> DESCRIPTION OF THE TASK: Among the entries below, tally each line in which the word "location" is found, then state the tally alone.
======== LISTED RECORDS ========
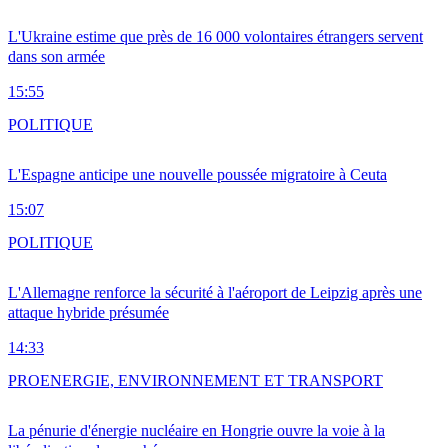
L'Ukraine estime que près de 16 000 volontaires étrangers servent
dans son armée
15:55
POLITIQUE
L'Espagne anticipe une nouvelle poussée migratoire à Ceuta
15:07
POLITIQUE
L'Allemagne renforce la sécurité à l'aéroport de Leipzig après une
attaque hybride présumée
14:33
PRO
ENERGIE, ENVIRONNEMENT ET TRANSPORT
La pénurie d'énergie nucléaire en Hongrie ouvre la voie à la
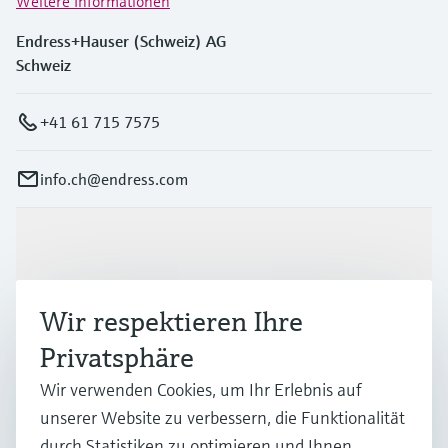
Weitere Informationen
Endress+Hauser (Schweiz) AG
Schweiz
+41 61 715 7575
info.ch@endress.com
Produkte & Dienstleistungen
Wir respektieren Ihre
Branchen
Privatsphäre
Wir verwenden Cookies, um Ihr Erlebnis auf
Support
unserer Website zu verbessern, die Funktionalität
durch Statistiken zu optimieren und Ihnen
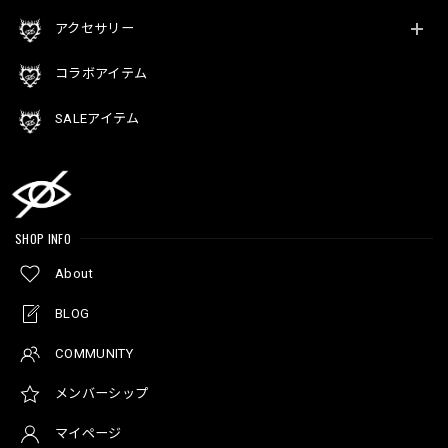
アクセサリー
コラボアイテム
SALEアイテム
SHOP INFO
About
BLOG
COMMUNITY
メンバーシップ
マイページ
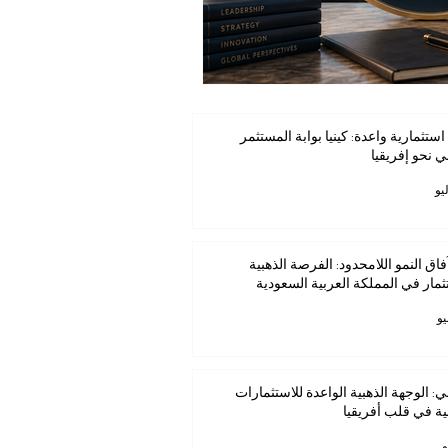
استثمارية واعدة: كينيا بوابة المستثمر
ي نحو إفريقيا
فاق النمو اللامحدود: الفرصة الذهبية
ثمار في المملكة العربية السعودية
ي: الوجهة الذهبية الواعدة للاستثمارات
ية في قلب أفريقيا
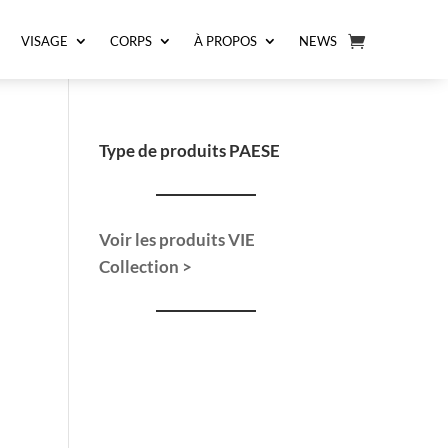
VISAGE
CORPS
À PROPOS
NEWS
Type de produits PAESE
Voir les produits VIE
Collection >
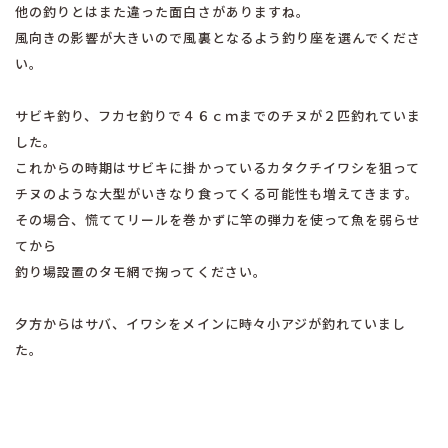
他の釣りとはまた違った面白さがありますね。
風向きの影響が大きいので風裏となるよう釣り座を選んでくださ
い。
サビキ釣り、フカセ釣りで４６ｃｍまでのチヌが２匹釣れていま
した。
これからの時期はサビキに掛かっているカタクチイワシを狙って
チヌのような大型がいきなり食ってくる可能性も増えてきます。
その場合、慌ててリールを巻かずに竿の弾力を使って魚を弱らせ
てから
釣り場設置のタモ網で掬ってください。
夕方からはサバ、イワシをメインに時々小アジが釣れていまし
た。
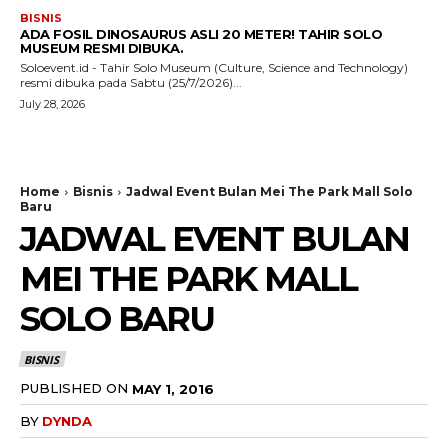
BISNIS
ADA FOSIL DINOSAURUS ASLI 20 METER! TAHIR SOLO
MUSEUM RESMI DIBUKA.
Soloevent.id - Tahir Solo Museum (Culture, Science and Technology)
resmi dibuka pada Sabtu (25/7/2026)...
July 28, 2026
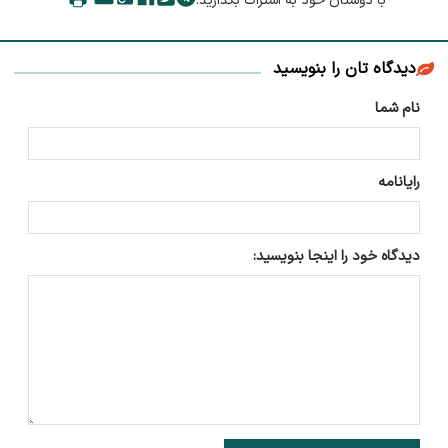
با دوستان خود به اشتراک بگذارید:
دیدگاه تان را بنویسید
نام شما
رایانامه
دیدگاه خود را اینجا بنویسید:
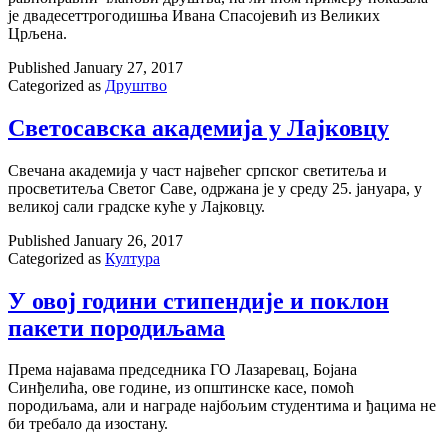
је двадесеттрогодишња Ивана Спасојевић из Великих
Црљена.
Published
January 27, 2017
Categorized as
Друштво
Светосавска академија у Лајковцу
Свечана академија у част највећег српског светитеља и
просветитеља Светог Саве, одржана је у среду 25. јануара, у
великој сали градске куће у Лајковцу.
Published
January 26, 2017
Categorized as
Култура
У овој години стипендије и поклон
пакети породиљама
Према најавама председника ГО Лазаревац, Бојана
Синђелића, ове године, из општинске касе, помоћ
породиљама, али и награде најбољим студентима и ђацима не
би требало да изостану.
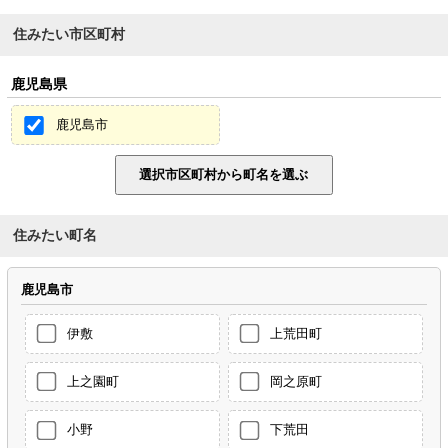
住みたい市区町村
鹿児島県
鹿児島市
住みたい町名
鹿児島市
伊敷
上荒田町
上之園町
岡之原町
小野
下荒田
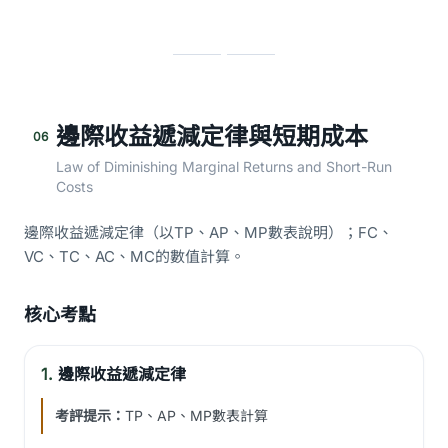
邊際收益遞減定律與短期成本
06
Law of Diminishing Marginal Returns and Short-Run
Costs
邊際收益遞減定律（以TP、AP、MP數表說明）；FC、
VC、TC、AC、MC的數值計算。
核心考點
1.
邊際收益遞減定律
考評提示：
TP、AP、MP數表計算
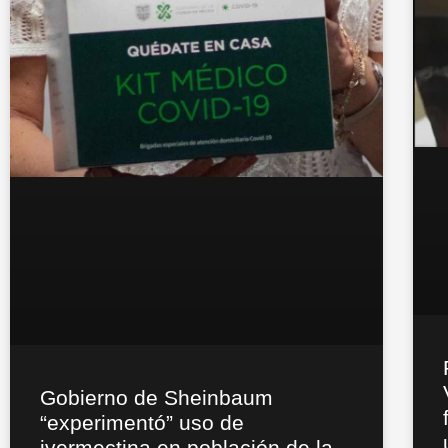
Gobierno de Sheinbaum
“experimentó” uso de
ivermectina en población de la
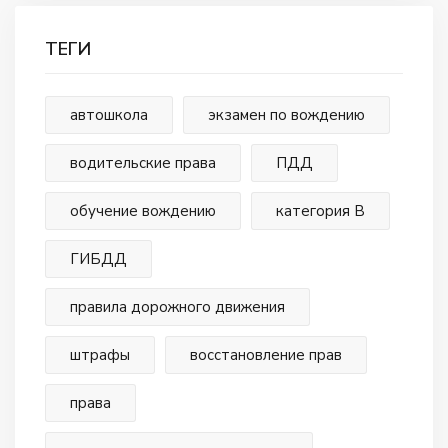
ТЕГИ
автошкола
экзамен по вождению
водительские права
ПДД
обучение вождению
категория В
ГИБДД
правила дорожного движения
штрафы
восстановление прав
права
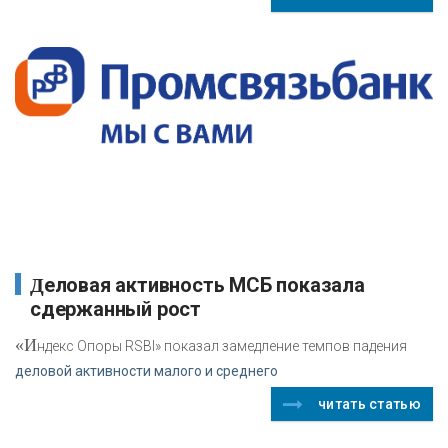
Деловая активность МСБ показала
сдержанный рост
«И
ндекс Опоры RSBI» показал замедление темпов падения
деловой активности малого и среднего
читать статью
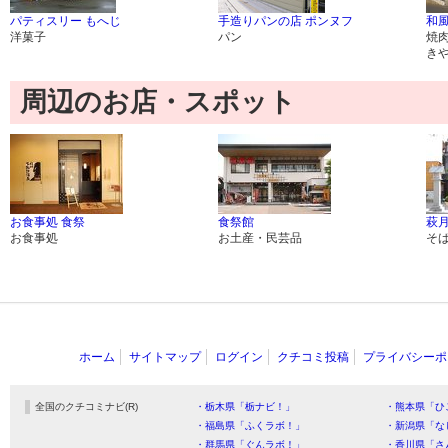
パティスリー もへじ
手造りパンの店 ポンヌフ
和
洋菓子
パン
焼
き
周辺のお店・スポット
お食事処 食祭
食祭館
萩月
お食事処
お土産・民芸品
そ
ホーム
サイトマップ
ログイン
クチコミ投稿
プライバシーポ
全国のクチコミナビ(R)
・栃木県「栃ナビ！」
・熊本県「ひ
・福島県「ふくラボ！」
・新潟県「な
・群馬県「ぐんラボ！」
・香川県「さ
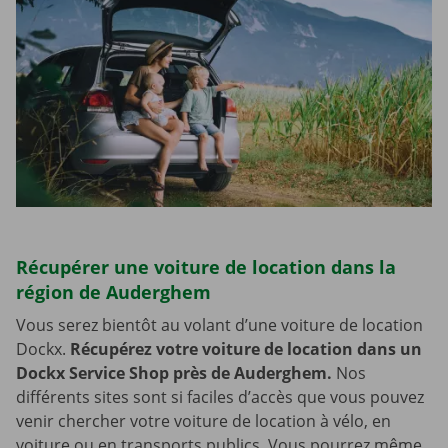
Récupérer une voiture de location dans la
région de Auderghem
Vous serez bientôt au volant d’une voiture de location
Dockx.
Récupérez votre voiture de location dans un
Dockx Service Shop près de Auderghem.
Nos
différents sites sont si faciles d’accès que vous pouvez
venir chercher votre voiture de location à vélo, en
voiture ou en transports publics. Vous pourrez même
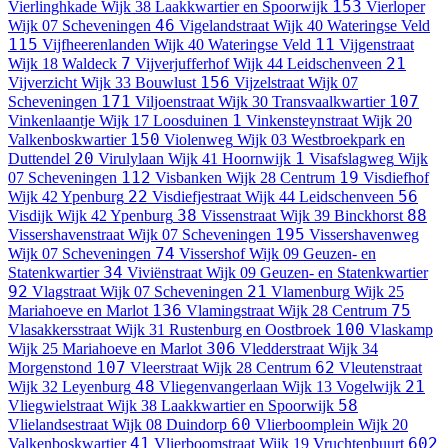
153
Vierlinghkade
Wijk 38 Laakkwartier en Spoorwijk
Vierloper
46
Wijk 07 Scheveningen
Vigelandstraat
Wijk 40 Wateringse Veld
115
11
Vijfheerenlanden
Wijk 40 Wateringse Veld
Vijgenstraat
7
21
Wijk 18 Waldeck
Vijverjufferhof
Wijk 44 Leidschenveen
156
Vijverzicht
Wijk 33 Bouwlust
Vijzelstraat
Wijk 07
171
107
Scheveningen
Viljoenstraat
Wijk 30 Transvaalkwartier
1
Vinkenlaantje
Wijk 17 Loosduinen
Vinkensteynstraat
Wijk 20
150
Valkenboskwartier
Violenweg
Wijk 03 Westbroekpark en
20
1
Duttendel
Virulylaan
Wijk 41 Hoornwijk
Visafslagweg
Wijk
112
19
07 Scheveningen
Visbanken
Wijk 28 Centrum
Visdiefhof
22
56
Wijk 42 Ypenburg
Visdiefjestraat
Wijk 44 Leidschenveen
38
88
Visdijk
Wijk 42 Ypenburg
Vissenstraat
Wijk 39 Binckhorst
195
Vissershavenstraat
Wijk 07 Scheveningen
Vissershavenweg
74
Wijk 07 Scheveningen
Vissershof
Wijk 09 Geuzen- en
34
Statenkwartier
Viviënstraat
Wijk 09 Geuzen- en Statenkwartier
92
21
Vlagstraat
Wijk 07 Scheveningen
Vlamenburg
Wijk 25
136
75
Mariahoeve en Marlot
Vlamingstraat
Wijk 28 Centrum
100
Vlasakkersstraat
Wijk 31 Rustenburg en Oostbroek
Vlaskamp
306
Wijk 25 Mariahoeve en Marlot
Vledderstraat
Wijk 34
107
62
Morgenstond
Vleerstraat
Wijk 28 Centrum
Vleutenstraat
48
21
Wijk 32 Leyenburg
Vliegenvangerlaan
Wijk 13 Vogelwijk
58
Vliegwielstraat
Wijk 38 Laakkwartier en Spoorwijk
60
Vlielandsestraat
Wijk 08 Duindorp
Vlierboomplein
Wijk 20
41
602
Valkenboskwartier
Vlierboomstraat
Wijk 19 Vruchtenbuurt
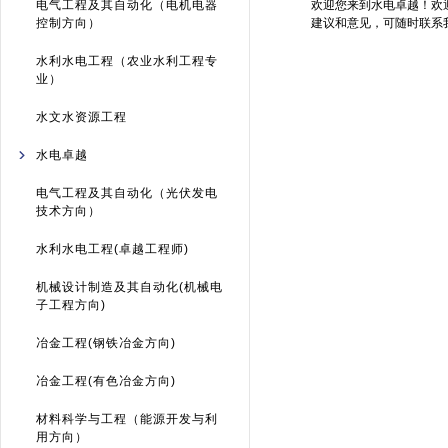
电气工程及其自动化（电机电器
欢迎您来到水电卓越！欢
控制方向）
建议和意见，可随时联系
水利水电工程（农业水利工程专
业）
水文水资源工程
水电卓越
电气工程及其自动化（光伏发电
技术方向）
水利水电工程(卓越工程师)
机械设计制造及其自动化(机械电
子工程方向)
冶金工程(钢铁冶金方向)
冶金工程(有色冶金方向)
材料科学与工程（能源开发与利
用方向）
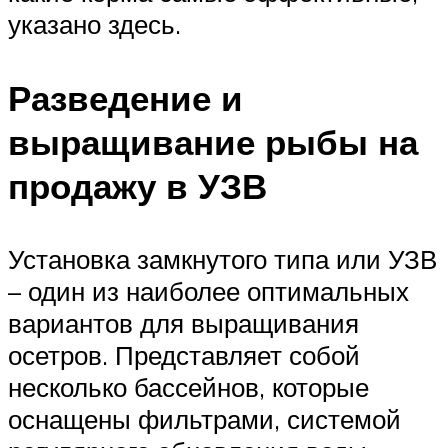
указано здесь.
Разведение и
выращивание рыбы на
продажу в УЗВ
Установка замкнутого типа или УЗВ
– один из наиболее оптимальных
вариантов для выращивания
осетров. Представляет собой
несколько бассейнов, которые
оснащены фильтрами, системой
========
> EXERCISE ANSWER: 4